Apesar da sua evidente degradação geral, o edifício existente (Foto 1) confi­gurava uma casa típica dos finais de oitocentos, com sua janela de gui­lhotina, beirado duplo e uma característica "trapeira" ou água-furtada, que na simplicidade das suas características formais contribuía para a identidade daquela zona.

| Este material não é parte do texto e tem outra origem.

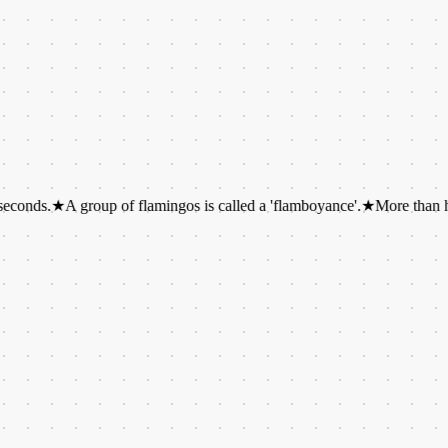
★
A group of flamingos is called a 'flamboyance'.
★
More than half of al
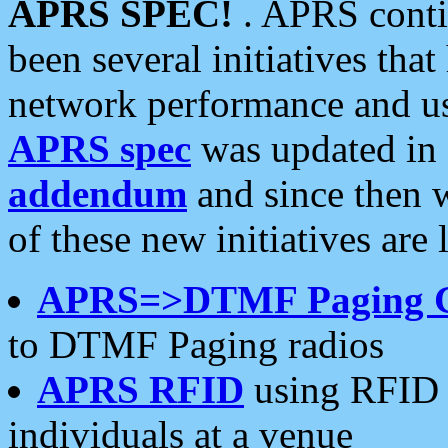
APRS SPEC!
. APRS conti
been several initiatives th
network performance and use
APRS spec
was updated in
addendum
and since then 
of these new initiatives are 
APRS=>DTMF Paging 
to DTMF Paging radios
APRS RFID
using RFID 
individuals at a venue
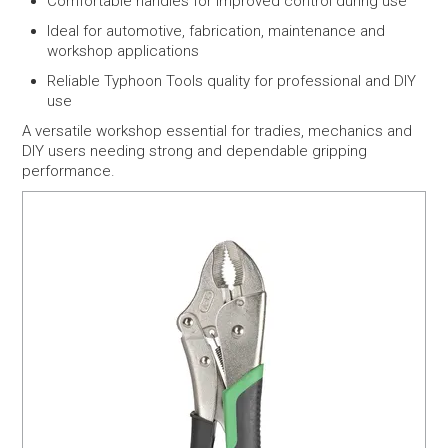
Comfortable handles for improved control during use
Ideal for automotive, fabrication, maintenance and
workshop applications
Reliable Typhoon Tools quality for professional and DIY
use
A versatile workshop essential for tradies, mechanics and
DIY users needing strong and dependable gripping
performance.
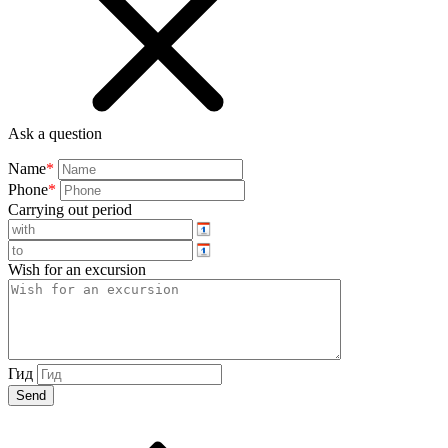
Ask a question
Name
*
Phone
*
Carrying out period
Wish for an excursion
Гид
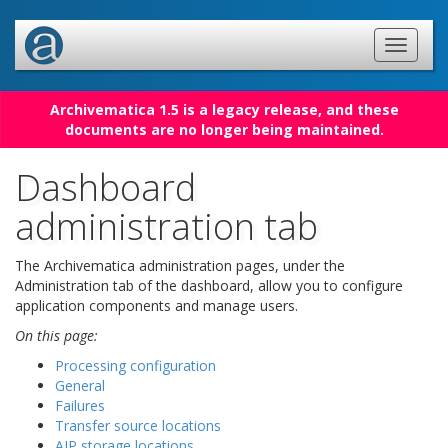
Archivematica 1.5 is a legacy release, and these
documents are no longer being maintained.
Dashboard
administration tab
The Archivematica administration pages, under the
Administration tab of the dashboard, allow you to configure
application components and manage users.
On this page:
Processing configuration
General
Failures
Transfer source locations
AIP storage locations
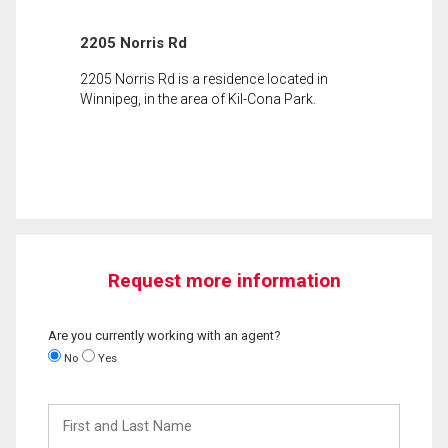
2205 Norris Rd
2205 Norris Rd is a residence located in
Winnipeg, in the area of Kil-Cona Park.
Request more information
Are you currently working with an agent?
No
Yes
First
and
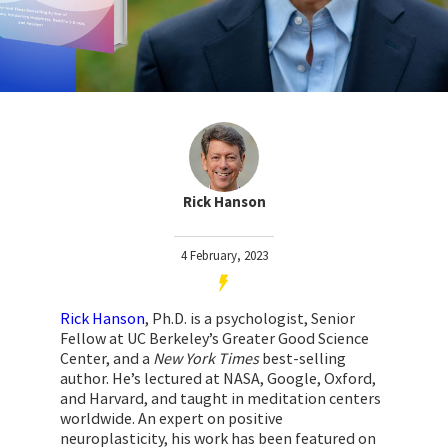
Rick Hanson
4 February, 2023
Rick Hanson
, Ph.D. is a psychologist, Senior
Fellow at UC Berkeley’s Greater Good Science
Center, and a
New York Times
best-selling
author. He’s lectured at NASA, Google, Oxford,
and Harvard, and taught in meditation centers
worldwide. An expert on positive
neuroplasticity, his work has been featured on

Na terminologia adoptada pelo plano estava classificada como edifício "de acompanhamento ", categoria que se defi­ne como "... edifícios sem valor intrínseco específico, salvo o que resulta da sua contribuição ao acompanhamento de outros edifícios, constituindo assim unidades ou conjuntos que fazem o cenário urbano".
Gostaríamos de acreditar no regulamento, quando defende que..." a salvaguarda e valorização do património existente deve ser entendida como respeito pela morfologia e tipologia existentes e também peia pre­servação do carácter e dos elementos notáveis que constituem e refor­çam o valor cultural da sua imagem".
Mas neste caso a opção foi pela alteração e reconstrução, ao invés da conservação, reabilitação, ou restauro, que constituem outras varian­tes possíveis de intervenção para este tipo de edifícios.

O que resultou é esta imagem híbrida ( Foto 2) onde consta­tamos uma profunda alteração dos elementos arquitectónicos, com au­mento de cércea, modificação da água-furtada existente, culminando com a invenção daquelas "chaminés algarvias"!
Mais grave ainda é sabermos que a maioria dos edifícios do Centro Histórico possui esta categoria, o que quer dizer que cerca de 240 ca­sas podem ter um destino semelhante a este, sempre cumprindo o plano, se tal for o entendimento dos técnicos que aprovam os projectos.
Surge, pois, um problema: a breve trecho ficaremos apenas com o "Centro" mas veremos desaparecer o "Histórico".
Já temos o Torres ao Centro; parece vir aí o 'TORRES A BAIXO"!
J. P. Sobreiro

02 novembro 2010

PLANO DE PORMENOR DO CHOUPAL E ÁREAS ENVOLVENTES


Choupal - Torres Vedras (Fotos Méon, LUGAR ONDE)

Este é um instrumento fundamental para percebermos o que está projectado para o Choupal.
Pode ser consultado na Câmara Municipal ou no respectivo site, AQUI.

Dos diversos documentos aí insertos, chamamos a atenção para o Relatório de Ponderação da Discussão Pública onde se pode ler o texto da participação da nossa Associação.

Ainda sobre o Choupal, pode ver AQUI uma intervenção do blogue LUGAR ONDE.

30 outubro 2010

POLIS DE TORRES VEDRAS: FINALMENTE?

Semanário BADALADAS desta semana:

“No PIDDAC [Programa de Investimentos e Despesas de Desenvolvimento da Administração Central] para 2011 o concelho de Torres Vedras vê dois projectos inscritos: as obras no âmbito do programa Polis, que é dos últimos a ser implementado no país com 1.251.360 euros, e a creche, ATL, centro de dia e serviço de apoio domiciliário do Centro Social Paroquial com 337.373 euros.
Aliás, o valor inscrito para o Polis de Torres Vedras é das poucas rubricas a ultrapassar um milhão de euros na região.”

Recordamos uma "local" inserta no site da Câmara Municipal de Torres Vedras em 2006:

Plano de Pormenor do Choupal em discussão pública

14-11-2006
A proposta do “Plano de Pormenor do Choupal e áreas envolventes na Cidade de Torres Vedras” está em discussão pública até ao final do ano.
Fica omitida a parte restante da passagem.